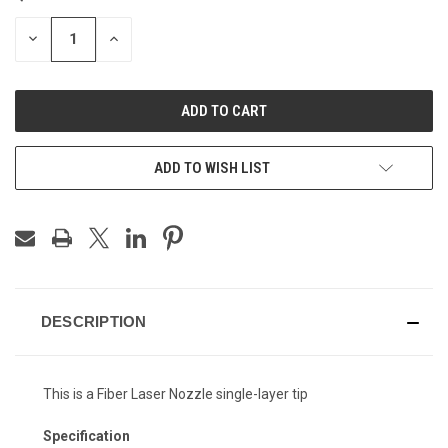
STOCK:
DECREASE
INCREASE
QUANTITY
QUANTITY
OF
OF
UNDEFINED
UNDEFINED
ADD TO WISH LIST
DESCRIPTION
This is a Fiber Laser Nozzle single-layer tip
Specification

### AIM OF THE EXERCISE:
In the copy, include every record exactly and no pictures at all.

### RESPONSE:
STOCK:
DECREASE
INCREASE
QUANTITY
QUANTITY
OF
OF
UNDEFINED
UNDEFINED
ADD TO WISH LIST
DESCRIPTION
This is a Fiber Laser Nozzle single-layer tip
Specification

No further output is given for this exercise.